魔王と勇者と幹部共⑨

 まぁそれはともかくとして、闇魔ロルデウスとは元来こういう性格なのだ。


 普段はお茶らけている様に見えるが、それはあくまで外面だけの話で、中身は非常に内気ないわゆる陰キャなのである。

 そのくせよく幹部達(主にルルヴィゴール)に口喧嘩を挑んでは返り討ちにあっているのがよくわからないのだが。

 まだ子供なのにたまに鋭い指摘が飛んでくるのは、今のように頭の中で色々なことを考えているからだろう。


 その豹変ぶりにエリスもさすがに引いていたが、そこはやっぱりエリスだった。


 未だぶつぶつ言っているロルデウスの肩に手を置くと、優しく声をかける。


「大丈夫ですよ、ロルちゃんさん。魔王様がロルちゃんさんを必要ないだなんてこと、思っているはずがありません」


「そ、そっかなぁ?でも、さっきエリっちが言ってたみたいに、まおーさま、ロルちゃんが部屋に入るの嫌がってる気がするの」


 鋭いな……。

 痛いところを突かれて若干心が苦しくなってしまう。

 しかも、


「そんなことありません。魔王様は優しいですから、ちゃんとお話しすれば、部屋に入っていることを知っても笑って許してくれますよ」


 なんてことをエリスが何の疑いもなく言うものだから、罪悪感が増し増しになってしまった。

 勝手に部屋に入られてるのは俺なんだけどな……。


 にっこり笑うエリスにつられるように、ロルデウスも笑顔を取り戻す。


「そ、そうだよねぇ!あっは!ロルちゃんったら、ちょっと考えすぎてたみたーい!ありがと!エリっち!」


「どういたしまして」


 笑い合う二人。

 平和な世界がここにあった。


 流れ的にお開きになるのかと思われたその時――。


「じゃあー、こーこのうれいもなくなったことだしぃ、まおーさまの部屋にれっつ&ごー!」


「だ、ダメですよ!れっつ&ごーしちゃダメです!」


「なぁにぃエリっち。まおーさまがロルちゃんのこときらいにならないっていったのはエリっちだよまさかうそだったのほんとうはまおーさまはロルちゃんのこときらいだってしってるのにこのばをしのごうとしてうそついたのあぁもういきてるのつらいしんどいまおーさまにきらわれたらロルちゃんもういきてるかちもないんだそうだそうにきまってる」


「違います違います!そうじゃないですから!落ち着いてください!」


「なぁんだやっぱり違うんじゃん!それじゃあ改めてぇ――ぷりーず・へるぷ・みー!」


 意味がわからん……。 


 しゃがみこんだロルデウスが扉の下の隙間に指を差し入れると、まるで部屋の中に吸い込まれるように姿を消した。
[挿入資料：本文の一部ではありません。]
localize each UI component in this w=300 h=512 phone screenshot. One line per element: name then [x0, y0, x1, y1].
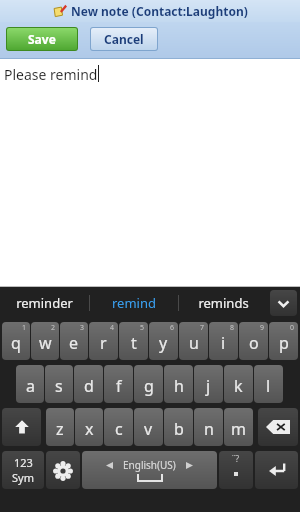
staticText: 8 — [230, 323, 235, 333]
staticText: reminder — [16, 294, 73, 312]
button[interactable]: j — [194, 365, 223, 403]
button[interactable]: 8 — [209, 322, 238, 360]
staticText: h — [174, 375, 184, 397]
button[interactable]: m — [224, 408, 253, 446]
button[interactable]: Please remind — [0, 59, 300, 287]
button[interactable]: v — [134, 408, 163, 446]
button[interactable]: remind — [90, 287, 178, 319]
staticText: 0 — [290, 323, 295, 333]
staticText: j — [206, 375, 211, 397]
staticText: o — [249, 332, 259, 354]
button[interactable]: g — [134, 365, 163, 403]
staticText: 5 — [140, 323, 145, 333]
button[interactable]: 1 — [2, 322, 30, 360]
button[interactable]: 5 — [119, 322, 148, 360]
staticText: i — [221, 332, 226, 354]
button[interactable]: 3 — [60, 322, 88, 360]
staticText: 3 — [80, 323, 85, 333]
staticText: z — [56, 418, 64, 440]
staticText: ˙˙? — [232, 452, 240, 464]
button[interactable]: a — [16, 365, 44, 403]
staticText: s — [55, 375, 63, 397]
button[interactable]: Shift — [2, 408, 41, 446]
button[interactable]: 9 — [239, 322, 268, 360]
staticText: n — [204, 418, 214, 440]
button[interactable]: h — [164, 365, 193, 403]
staticText: y — [159, 332, 168, 354]
staticText: remind — [112, 294, 156, 312]
staticText: 1 — [22, 323, 27, 333]
button[interactable]: 0 — [269, 322, 298, 360]
button[interactable]: x — [75, 408, 103, 446]
staticText: Sym — [12, 470, 34, 485]
staticText: Cancel — [104, 31, 144, 47]
staticText: Save — [28, 31, 56, 47]
button[interactable]: b — [164, 408, 193, 446]
button[interactable]: l — [254, 365, 283, 403]
button[interactable]: Save — [7, 28, 77, 50]
staticText: 7 — [200, 323, 205, 333]
staticText: reminds — [198, 294, 249, 312]
button[interactable]: f — [104, 365, 133, 403]
staticText: 4 — [110, 323, 115, 333]
staticText: f — [116, 375, 122, 397]
button[interactable]: reminder — [0, 287, 89, 319]
staticText: 2 — [51, 323, 56, 333]
staticText: b — [174, 418, 184, 440]
button[interactable]: k — [224, 365, 253, 403]
staticText: w — [39, 332, 52, 354]
button[interactable]: Punctuation — [219, 451, 253, 489]
button[interactable]: 2 — [31, 322, 59, 360]
button[interactable]: 7 — [179, 322, 208, 360]
staticText: m — [231, 418, 246, 440]
staticText: English(US) — [123, 458, 176, 472]
staticText: 9 — [260, 323, 265, 333]
staticText: Please remind — [4, 65, 98, 84]
staticText: t — [131, 332, 137, 354]
staticText: c — [115, 418, 123, 440]
staticText: r — [100, 332, 107, 354]
staticText: g — [144, 375, 154, 397]
button[interactable]: z — [46, 408, 74, 446]
staticText: v — [144, 418, 153, 440]
staticText: e — [69, 332, 79, 354]
button[interactable]: Enter — [255, 451, 298, 489]
button[interactable]: Space — [82, 451, 217, 489]
staticText: l — [266, 375, 271, 397]
staticText: x — [85, 418, 94, 440]
button[interactable]: 6 — [149, 322, 178, 360]
button[interactable]: Backspace — [258, 408, 298, 446]
staticText: d — [84, 375, 94, 397]
button[interactable]: Cancel — [91, 28, 157, 50]
staticText: 6 — [170, 323, 175, 333]
staticText: k — [234, 375, 243, 397]
button[interactable]: c — [104, 408, 133, 446]
button[interactable]: reminds — [179, 287, 267, 319]
button[interactable]: 123 — [2, 451, 44, 489]
staticText: 123 — [14, 455, 33, 470]
button[interactable]: s — [45, 365, 73, 403]
button[interactable]: Settings — [46, 451, 80, 489]
button[interactable]: 4 — [89, 322, 118, 360]
button[interactable]: n — [194, 408, 223, 446]
staticText: New note (Contact:Laughton) — [71, 3, 248, 19]
button[interactable]: d — [74, 365, 103, 403]
staticText: a — [26, 375, 35, 397]
button[interactable]: Expand suggestions — [270, 290, 297, 316]
staticText: u — [189, 332, 199, 354]
staticText: q — [11, 332, 21, 354]
staticText: p — [279, 332, 289, 354]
「えぇ!?ロ、ロルちゃんさん!?どこに行ったんですか!?」


 驚くエリスの問いに、部屋の中から返事が返ってくる。


「ほぉらぁ!エリっちも早くぅ!まおーさまのベッド、ばうんばうんで面白いんだよぉ!ぎっしぎっしぎっしぎっし!」


 最近やたらと軋むなと思ってたらお前のせいだったのかロルデウス……!

 初めて自分で材料から切り出して作った思い入れのある『お気に』なんだぞ……!


 駄目だ。

 勝手に部屋に入っているくらいなら許せるが、これはさすがに見過ごせない。 


「は、早くって言われても……そもそも、ロルちゃんさんは一体どうやって中に……」


「ロルデウスは存在が闇そのものだからな。少しでも暗い所があれば触れるだけで移動できるんだ」


「が、ガロンさん?いつの間にそこに――って、あ!いえ!これは!違うんです!わたしはガロンさんの部屋に入ってみたいなぁなんてことは全然、少しも、これっぽっちも思ってないですから!ほんとですよ!?」


 それはそれで『何が嬉しくて魔王の部屋なんかに入りたいと思うか!ボケ!』と言われているようで若干ショックな気がしないでもないが……今は置いておこう。

 今はベッドを破壊しようとしている不法侵入者への制裁の方が先だ。


「どうしたのぉエリっち!来ないならテストは不合格になっちゃうよぉ?」


「ほう?それは一体どんなテストなんだロルデウス。我にも教えてくれないか」


「……………………」


 一瞬で静かになる部屋の中。

 物音ひとつどころか息遣いすら聞こえない。

 まぁ悪戯を見つかった上、勝手に人の部屋の中に入っているというのもあって焦りは相当なものだろう。


 しかし、あまりロルデウスを責めすぎると後が大変だからな。

 前にも別件で叱ったことがあるが、さっきのような『独り言ぶつぶつモード』が一か月以上も続いた時はさすがにどうしようかと思った。

 かといってあまり奔放にさせすぎるのもどうかと思うし……難しい所だ。


「わかった。ロルデウスよ。今すぐに出てきて、自分が何をしたのか正直に告白し謝罪すれば許――」


 言い切る前に部屋の中から出て来たロルデウスは、流れるような動作で額を地面に擦り付けて言った。